自己破産のデメリット
自己破産は、自己破産とは?のページでご説明したように、借金が0になり、生活をやり直すことができるというメリットが大きい制度です。しかし、その一方でデメリットがあることも事実です。
自己破産のデメリットというと、選挙権を失うだとか、年金を受給できなくなるとか、生活をしていくうえで大きな制限を受けると思っている方が多いのですが、このような制限はまったくありません。自己破産については、間違ったウワサやデマが多いのです。
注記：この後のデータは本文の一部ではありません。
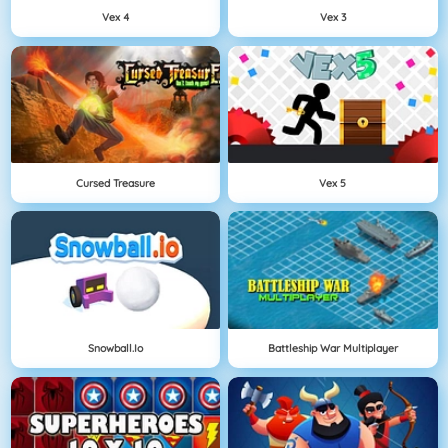
Vex 4
Vex 3
Cursed Treasure
Vex 5
Snowball.io
Battleship War Multiplayer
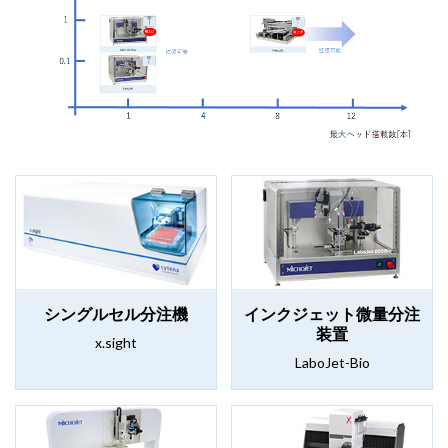
シングルセル分注機
インクジェット微量分注
装置
x.sight
LaboJet-Bio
以下、自己破産の主なデメリットをご紹介したいと思います。
約7年間、新たな借金ができない
これは自己破産に限らず、債務整理(任意整理、個人版民事再生、特定調停)すべてに共通するデメリットです。消費者金融やクレジット会社からの借金をはじめ、住宅ローンや車のローンといったものも利用できない可能性が高いでしょう。
約7年間、クレジットカードを作ることができない
これも自己破産に限らず、債務整理(任意整理、個人版民事再生、特定調停)すべてに共通するデメリットです。当分のあいだ不便を感じることもあるでしょうが、いまは光熱費や買い物についても銀行引落やコンビニ払いなど、色々な支払い方法が用意されていますので、クレジットカードがないから生活できない、ということはありません。最近利用されている方が多いETCカードについても、クレジットカードを経由しないタイプのものがあります。
官報に掲載される
自己破産をすると、官報という政府が発行している新聞のようなものに住所・氏名が記載されます。ただ、官報は毎日発行されており量も膨大ですので、定期的にチェックしているという人はごくまれでしょう。そのため、官報に掲載されることが原因で自己破産したことが周囲の方に判明する、ということはないかと思います。
破産者名簿に掲載される
破産者名簿とは、全国の市町村にあるもので、自己破産をすると氏名が登録されることになります。ただ、この破産者名簿は非公開のものですので公になることはありません。
資格制限を受ける
一定の職業については、自己破産の開始決定が出てから免責決定が出るまでの数ヶ月のあいだ、制限を受けることになります。資格制限を受ける職業としては、生命保険の外交員や警備員、宅地建物取扱主任者、弁護士、司法書士といったものがあります。
まとめ
思っていたよりもデメリットは少なくありませんか?確かに生活に多少の不便は出てしまいますが、日常生活が送れなくなるというような制限を受けることも、自己破産をしたからといって何か罰を受けることもありません。
間違ったウワサやデマに耳を傾けず、自己破産について正しい知識をもっていただいたうえで、自己破産をするかどうかご検討いただけたらと思います。